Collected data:
═══

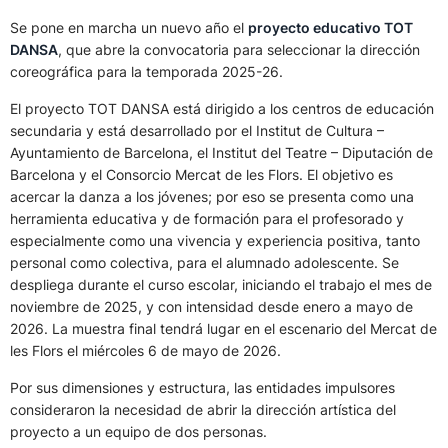
Se pone en marcha un nuevo año el
proyecto educativo TOT
DANSA
, que abre la convocatoria para seleccionar la dirección
coreográfica para la temporada 2025-26.
El proyecto TOT DANSA está dirigido a los centros de educación
secundaria y está desarrollado por el Institut de Cultura –
Ayuntamiento de Barcelona, el Institut del Teatre – Diputación de
Barcelona y el Consorcio Mercat de les Flors. El objetivo es
acercar la danza a los jóvenes; por eso se presenta como una
herramienta educativa y de formación para el profesorado y
especialmente como una vivencia y experiencia positiva, tanto
personal como colectiva, para el alumnado adolescente. Se
despliega durante el curso escolar, iniciando el trabajo el mes de
noviembre de 2025, y con intensidad desde enero a mayo de
2026. La muestra final tendrá lugar en el escenario del Mercat de
les Flors el miércoles 6 de mayo de 2026.
Por sus dimensiones y estructura, las entidades impulsores
consideraron la necesidad de abrir la dirección artística del
proyecto a un equipo de dos personas.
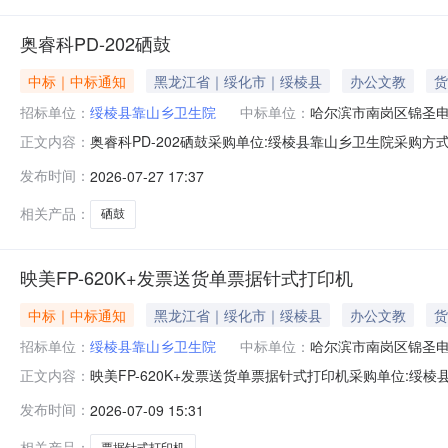
奥睿科PD-202硒鼓
中标｜中标通知
黑龙江省｜绥化市｜绥棱县
办公文教
货
招标单位：
绥棱县靠山乡卫生院
中标单位：
哈尔滨市南岗区锦圣
奥睿科PD-202硒鼓采购单位:绥棱县靠山乡卫生院采购方式:场内
正文内容：
品商行参考链接:历史合同时间:2026-07-2715:14:33
发布时间：
2026-07-27 17:37
相关产品：
硒鼓
映美FP-620K+发票送货单票据针式打印机
中标｜中标通知
黑龙江省｜绥化市｜绥棱县
办公文教
货
招标单位：
绥棱县靠山乡卫生院
中标单位：
哈尔滨市南岗区锦圣
映美FP-620K+发票送货单票据针式打印机采购单位:绥棱县靠山
正文内容：
尔滨市南岗区锦圣电子产品商行参考链接:https://item.jd.com/1
发布时间：
2026-07-09 15:31
pcdk=2KP5IGt67V9L52vsQbvBx_DrDXBzruxQE8t9Q46xl
相关产品：
票据针式打印机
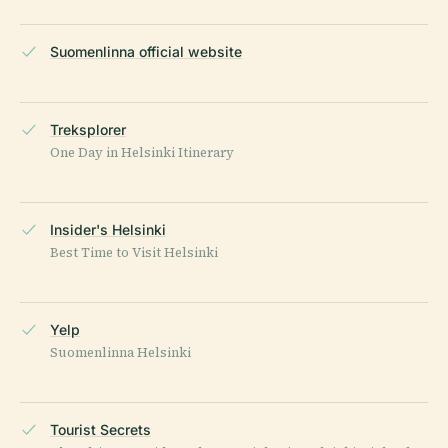
Suomenlinna official website
Treksplorer
One Day in Helsinki Itinerary
Insider's Helsinki
Best Time to Visit Helsinki
Yelp
Suomenlinna Helsinki
Tourist Secrets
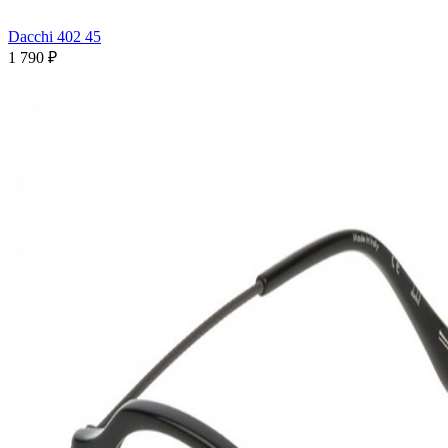
Dacchi 402 45
1 790 ₽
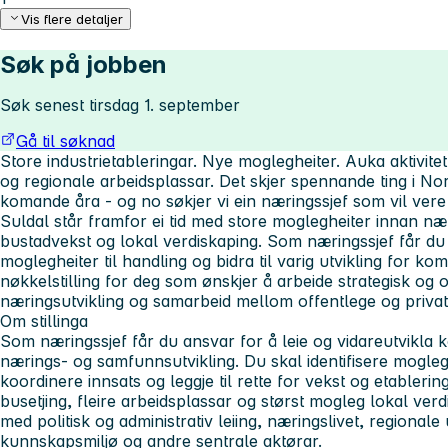
Vis flere detaljer
Søk på jobben
Søk senest tirsdag 1. september
Gå til søknad
Store industrietableringar. Nye moglegheiter. Auka aktivitet
og regionale arbeidsplassar. Det skjer spennande ting i N
komande åra - og no søkjer vi ein næringssjef som vil vere
Suldal står framfor ei tid med store moglegheiter innan nær
bustadvekst og lokal verdiskaping. Som næringssjef får du e
moglegheiter til handling og bidra til varig utvikling for k
nøkkelstilling for deg som ønskjer å arbeide strategisk og
næringsutvikling og samarbeid mellom offentlege og privat
Om stillinga
Som næringssjef får du ansvar for å leie og vidareutvikla
nærings- og samfunnsutvikling. Du skal identifisere moglegh
koordinere innsats og leggje til rette for vekst og etablering
busetjing, fleire arbeidsplassar og størst mogleg lokal verd
med politisk og administrativ leiing, næringslivet, regionale 
kunnskapsmiljø og andre sentrale aktørar.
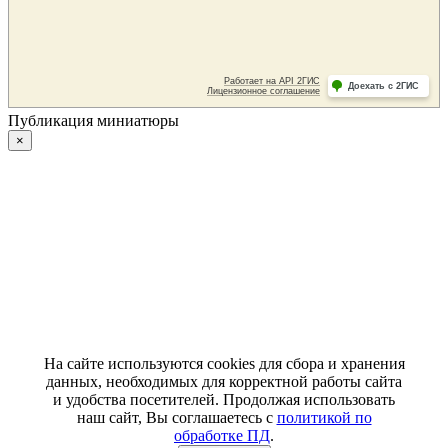
Публикация миниатюры
×
На сайте используются cookies для сбора и хранения
данных, необходимых для корректной работы сайта
и удобства посетителей. Продолжая использовать
наш сайт, Вы соглашаетесь с
политикой по
обработке ПД
.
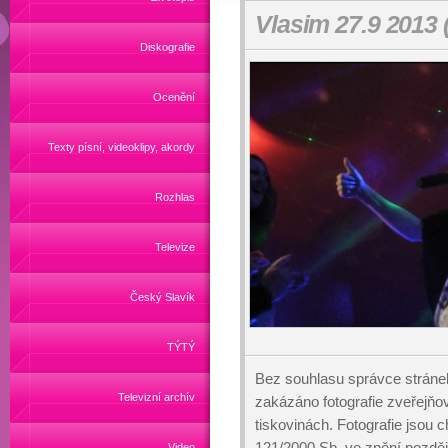
Vlasim 27.9 2013 
Diskografie
Ocenění
Texty písní, videoklipy, akordy
Rozhlas
Televize
Český Slavík
TÝTÝ
Bez souhlasu správce stráne
Televizní archív
zakázáno fotografie zveřejňo
tiskovinách. Fotografie jsou
121/2000 Sb, ve znění pozděj
Video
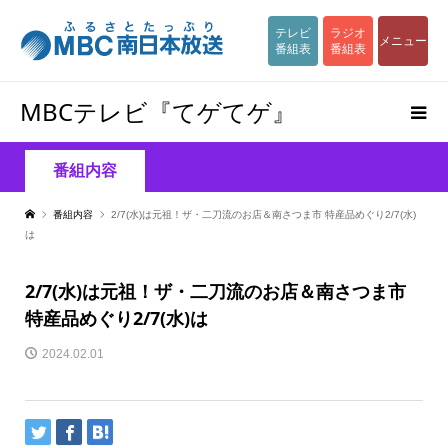
テレビ
ラジオ
メニュー
番組表
番組表
MBCテレビ『てゲてゲ』
番組内容
番組内容
2/7(水)は元祖！ザ・二刀流のお店＆南さつま市 特産品めぐり2/7(水)
は
2/7(水)は元祖！ザ・二刀流のお店＆南さつま市
特産品めぐり2/7(水)は
2024.02.01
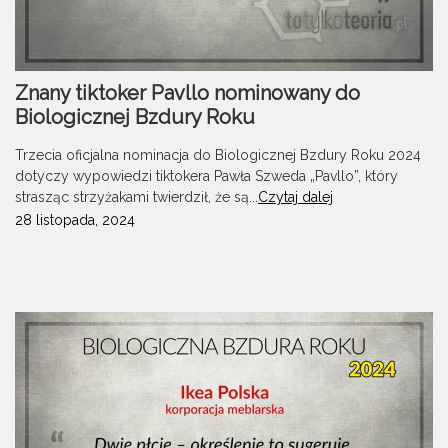
Znany tiktoker Pavllo nominowany do
Biologicznej Bzdury Roku
Trzecia oficjalna nominacja do Biologicznej Bzdury Roku 2024
dotyczy wypowiedzi tiktokera Pawła Szweda „Pavllo”, który
strasząc strzyżakami twierdził, że są...
Czytaj dalej
28 listopada, 2024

═══

• **WORK INSTRUCTION**
Leave out the pictures and print every line of the data exactly.

• **YOUR SOLUTION**
Se pone en marcha un nuevo año el
proyecto educativo TOT
DANSA
, que abre la convocatoria para seleccionar la dirección
coreográfica para la temporada 2025-26.
El proyecto TOT DANSA está dirigido a los centros de educación
secundaria y está desarrollado por el Institut de Cultura –
Ayuntamiento de Barcelona, el Institut del Teatre – Diputación de
Barcelona y el Consorcio Mercat de les Flors. El objetivo es
acercar la danza a los jóvenes; por eso se presenta como una
herramienta educativa y de formación para el profesorado y
especialmente como una vivencia y experiencia positiva, tanto
personal como colectiva, para el alumnado adolescente. Se
despliega durante el curso escolar, iniciando el trabajo el mes de
noviembre de 2025, y con intensidad desde enero a mayo de
2026. La muestra final tendrá lugar en el escenario del Mercat de
les Flors el miércoles 6 de mayo de 2026.
Por sus dimensiones y estructura, las entidades impulsores
consideraron la necesidad de abrir la dirección artística del
proyecto a un equipo de dos personas.
奥睿科PD-202硒鼓
中标｜中标通知
黑龙江省｜绥化市｜绥棱县
办公文教
货
招标单位：
绥棱县靠山乡卫生院
中标单位：
哈尔滨市南岗区锦圣
奥睿科PD-202硒鼓采购单位:绥棱县靠山乡卫生院采购方式:场内
正文内容：
品商行参考链接:历史合同时间:2026-07-2715:14:33
发布时间：
2026-07-27 17:37
相关产品：
硒鼓
映美FP-620K+发票送货单票据针式打印机
中标｜中标通知
黑龙江省｜绥化市｜绥棱县
办公文教
货
招标单位：
绥棱县靠山乡卫生院
中标单位：
哈尔滨市南岗区锦圣
映美FP-620K+发票送货单票据针式打印机采购单位:绥棱县靠山
正文内容：
尔滨市南岗区锦圣电子产品商行参考链接:https://item.jd.com/1
发布时间：
2026-07-09 15:31
pcdk=2KP5IGt67V9L52vsQbvBx_DrDXBzruxQE8t9Q46xl
相关产品：
票据针式打印机
Suomenlinna official website
Treksplorer
One Day in Helsinki Itinerary
Insider's Helsinki
Best Time to Visit Helsinki
Yelp
Suomenlinna Helsinki
Tourist Secrets
Dacchi 402 45
1 790 ₽
Vis flere detaljer
Søk på jobben
Søk senest tirsdag 1. september
Gå til søknad
Store industrietableringar. Nye moglegheiter. Auka aktivitet
og regionale arbeidsplassar. Det skjer spennande ting i N
komande åra - og no søkjer vi ein næringssjef som vil vere
Suldal står framfor ei tid med store moglegheiter innan nær
bustadvekst og lokal verdiskaping. Som næringssjef får du e
moglegheiter til handling og bidra til varig utvikling for k
nøkkelstilling for deg som ønskjer å arbeide strategisk og
næringsutvikling og samarbeid mellom offentlege og privat
Om stillinga
Som næringssjef får du ansvar for å leie og vidareutvikla
nærings- og samfunnsutvikling. Du skal identifisere moglegh
koordinere innsats og leggje til rette for vekst og etablering
busetjing, fleire arbeidsplassar og størst mogleg lokal verd
med politisk og administrativ leiing, næringslivet, regionale 
kunnskapsmiljø og andre sentrale aktørar.
Публикация миниатюры
×
На сайте используются cookies для сбора и хранения
данных, необходимых для корректной работы сайта
и удобства посетителей. Продолжая использовать
наш сайт, Вы соглашаетесь с
политикой по
обработке ПД
.
Vlasim 27.9 2013 
Diskografie
Ocenění
Texty písní, videoklipy, akordy
Rozhlas
Televize
Český Slavík
TÝTÝ
Bez souhlasu správce stráne
Televizní archív
zakázáno fotografie zveřejňo
tiskovinách. Fotografie jsou
121/2000 Sb, ve znění pozděj
Video
テレビ
ラジオ
メニュー
番組表
番組表
MBCテレビ『てゲてゲ』
番組内容
番組内容
2/7(水)は元祖！ザ・二刀流のお店＆南さつま市 特産品めぐり2/7(水)
は
2/7(水)は元祖！ザ・二刀流のお店＆南さつま市
特産品めぐり2/7(水)は
2024.02.01
Znany tiktoker Pavllo nominowany do
Biologicznej Bzdury Roku
Trzecia oficjalna nominacja do Biologicznej Bzdury Roku 2024
dotyczy wypowiedzi tiktokera Pawła Szweda „Pavllo”, który
strasząc strzyżakami twierdził, że są...
Czytaj dalej
28 listopada, 2024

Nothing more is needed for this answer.